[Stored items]

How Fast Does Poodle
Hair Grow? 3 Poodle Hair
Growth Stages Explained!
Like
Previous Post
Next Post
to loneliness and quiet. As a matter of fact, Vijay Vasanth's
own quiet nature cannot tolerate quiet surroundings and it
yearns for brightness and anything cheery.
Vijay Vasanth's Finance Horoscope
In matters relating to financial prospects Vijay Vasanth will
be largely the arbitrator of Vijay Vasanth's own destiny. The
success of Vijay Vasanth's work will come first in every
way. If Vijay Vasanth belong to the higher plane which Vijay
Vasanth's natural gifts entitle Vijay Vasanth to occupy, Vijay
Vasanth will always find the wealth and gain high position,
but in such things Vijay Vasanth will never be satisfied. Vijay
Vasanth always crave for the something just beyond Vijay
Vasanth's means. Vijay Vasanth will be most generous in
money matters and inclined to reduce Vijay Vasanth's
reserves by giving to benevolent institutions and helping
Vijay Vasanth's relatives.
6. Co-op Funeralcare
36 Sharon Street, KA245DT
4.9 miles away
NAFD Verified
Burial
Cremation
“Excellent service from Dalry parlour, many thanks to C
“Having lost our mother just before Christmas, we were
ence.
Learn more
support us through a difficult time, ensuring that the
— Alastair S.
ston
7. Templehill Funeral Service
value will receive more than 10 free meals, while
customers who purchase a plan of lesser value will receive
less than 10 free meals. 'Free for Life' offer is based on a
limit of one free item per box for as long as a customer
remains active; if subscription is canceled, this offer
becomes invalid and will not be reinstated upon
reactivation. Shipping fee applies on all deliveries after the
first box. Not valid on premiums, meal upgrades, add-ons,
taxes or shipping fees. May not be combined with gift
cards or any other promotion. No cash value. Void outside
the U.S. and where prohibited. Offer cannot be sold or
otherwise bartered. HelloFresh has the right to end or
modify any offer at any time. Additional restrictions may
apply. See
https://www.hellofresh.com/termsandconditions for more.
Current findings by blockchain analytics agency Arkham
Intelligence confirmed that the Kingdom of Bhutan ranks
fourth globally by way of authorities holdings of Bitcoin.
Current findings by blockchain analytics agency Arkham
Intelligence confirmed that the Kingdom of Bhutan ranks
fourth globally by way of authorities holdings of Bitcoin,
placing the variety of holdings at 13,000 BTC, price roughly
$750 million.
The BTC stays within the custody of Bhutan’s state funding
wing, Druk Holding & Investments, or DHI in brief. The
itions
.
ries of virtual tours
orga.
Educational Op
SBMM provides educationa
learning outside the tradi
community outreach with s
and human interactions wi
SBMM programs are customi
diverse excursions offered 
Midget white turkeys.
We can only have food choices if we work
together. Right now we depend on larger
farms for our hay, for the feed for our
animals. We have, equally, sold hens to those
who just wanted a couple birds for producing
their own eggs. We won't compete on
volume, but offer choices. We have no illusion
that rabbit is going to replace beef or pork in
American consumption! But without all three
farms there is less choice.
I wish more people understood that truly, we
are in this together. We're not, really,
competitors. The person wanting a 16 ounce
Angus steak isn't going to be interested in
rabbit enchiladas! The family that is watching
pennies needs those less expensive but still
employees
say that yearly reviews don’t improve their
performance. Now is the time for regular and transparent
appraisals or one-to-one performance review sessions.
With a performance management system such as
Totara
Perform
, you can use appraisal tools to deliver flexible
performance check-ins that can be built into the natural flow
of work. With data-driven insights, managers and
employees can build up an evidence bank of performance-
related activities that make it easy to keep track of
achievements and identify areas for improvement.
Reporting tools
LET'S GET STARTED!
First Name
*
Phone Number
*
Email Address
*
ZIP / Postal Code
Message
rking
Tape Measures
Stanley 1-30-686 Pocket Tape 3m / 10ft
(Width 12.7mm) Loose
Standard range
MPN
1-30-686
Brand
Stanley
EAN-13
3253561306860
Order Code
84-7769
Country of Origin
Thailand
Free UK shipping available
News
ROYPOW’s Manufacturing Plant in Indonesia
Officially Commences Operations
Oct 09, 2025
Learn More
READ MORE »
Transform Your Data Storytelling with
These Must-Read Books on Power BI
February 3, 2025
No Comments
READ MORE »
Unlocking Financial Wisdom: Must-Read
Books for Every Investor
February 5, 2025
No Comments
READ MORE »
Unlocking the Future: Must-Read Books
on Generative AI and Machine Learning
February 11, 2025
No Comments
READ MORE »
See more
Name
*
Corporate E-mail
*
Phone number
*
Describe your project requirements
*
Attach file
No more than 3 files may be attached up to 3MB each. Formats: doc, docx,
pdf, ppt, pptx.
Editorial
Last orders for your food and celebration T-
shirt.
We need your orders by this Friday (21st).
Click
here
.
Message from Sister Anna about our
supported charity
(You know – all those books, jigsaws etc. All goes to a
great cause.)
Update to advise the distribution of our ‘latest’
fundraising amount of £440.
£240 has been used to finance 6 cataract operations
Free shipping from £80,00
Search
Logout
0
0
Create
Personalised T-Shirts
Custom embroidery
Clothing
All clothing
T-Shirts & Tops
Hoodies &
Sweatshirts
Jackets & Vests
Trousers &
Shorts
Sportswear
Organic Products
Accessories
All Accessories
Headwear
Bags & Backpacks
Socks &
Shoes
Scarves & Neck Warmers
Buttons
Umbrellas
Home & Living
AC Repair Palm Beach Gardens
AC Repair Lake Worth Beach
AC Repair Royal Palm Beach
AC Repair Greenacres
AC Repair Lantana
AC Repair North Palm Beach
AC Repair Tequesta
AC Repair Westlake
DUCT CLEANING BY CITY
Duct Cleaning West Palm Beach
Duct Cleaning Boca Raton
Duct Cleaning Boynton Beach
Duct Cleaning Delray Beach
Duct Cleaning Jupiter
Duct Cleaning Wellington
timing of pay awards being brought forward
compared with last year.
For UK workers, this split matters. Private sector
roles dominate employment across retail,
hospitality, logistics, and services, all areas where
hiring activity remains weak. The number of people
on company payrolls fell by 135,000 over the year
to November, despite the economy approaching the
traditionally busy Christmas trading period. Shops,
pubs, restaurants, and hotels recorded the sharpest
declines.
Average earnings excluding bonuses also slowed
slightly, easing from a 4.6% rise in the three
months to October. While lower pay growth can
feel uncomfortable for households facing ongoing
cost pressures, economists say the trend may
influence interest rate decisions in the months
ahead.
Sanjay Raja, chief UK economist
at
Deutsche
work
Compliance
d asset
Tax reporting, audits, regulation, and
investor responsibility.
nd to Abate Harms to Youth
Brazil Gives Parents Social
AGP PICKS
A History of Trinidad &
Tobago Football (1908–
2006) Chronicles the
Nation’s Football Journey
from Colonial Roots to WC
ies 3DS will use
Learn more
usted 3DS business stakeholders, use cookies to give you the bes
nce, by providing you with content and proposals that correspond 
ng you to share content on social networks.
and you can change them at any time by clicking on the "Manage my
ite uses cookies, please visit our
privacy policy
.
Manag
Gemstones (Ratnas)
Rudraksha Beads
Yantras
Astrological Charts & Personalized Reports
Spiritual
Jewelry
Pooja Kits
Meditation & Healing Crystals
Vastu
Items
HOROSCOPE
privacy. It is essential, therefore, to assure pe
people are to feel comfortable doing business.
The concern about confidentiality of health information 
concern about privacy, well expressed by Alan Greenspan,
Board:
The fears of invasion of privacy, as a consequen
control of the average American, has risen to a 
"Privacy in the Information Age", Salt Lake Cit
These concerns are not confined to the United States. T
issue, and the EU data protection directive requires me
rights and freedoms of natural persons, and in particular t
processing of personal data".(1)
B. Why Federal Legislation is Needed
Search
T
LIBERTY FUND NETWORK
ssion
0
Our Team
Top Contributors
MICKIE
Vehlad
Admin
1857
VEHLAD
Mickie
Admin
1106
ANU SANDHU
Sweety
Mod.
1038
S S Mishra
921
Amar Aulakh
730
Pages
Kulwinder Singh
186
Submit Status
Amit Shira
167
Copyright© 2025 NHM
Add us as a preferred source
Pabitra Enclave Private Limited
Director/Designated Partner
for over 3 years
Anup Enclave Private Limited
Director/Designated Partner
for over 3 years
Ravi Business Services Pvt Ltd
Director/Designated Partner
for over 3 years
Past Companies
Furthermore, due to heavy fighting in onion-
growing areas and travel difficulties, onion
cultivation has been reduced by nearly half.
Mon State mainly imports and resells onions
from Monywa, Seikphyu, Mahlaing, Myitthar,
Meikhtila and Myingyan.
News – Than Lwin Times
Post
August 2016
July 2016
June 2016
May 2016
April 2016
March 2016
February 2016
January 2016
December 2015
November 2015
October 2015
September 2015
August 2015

WHAT NEEDS TO BE DONE: There is a run of lines above from the one with "customers who purchase" to the one with "remains active; if"; print exactly that run, both ends included, and nothing else.

SOLUTION FOR THIS TASK:
customers who purchase a plan of lesser value will receive
less than 10 free meals. 'Free for Life' offer is based on a
limit of one free item per box for as long as a customer
remains active; if subscription is canceled, this offer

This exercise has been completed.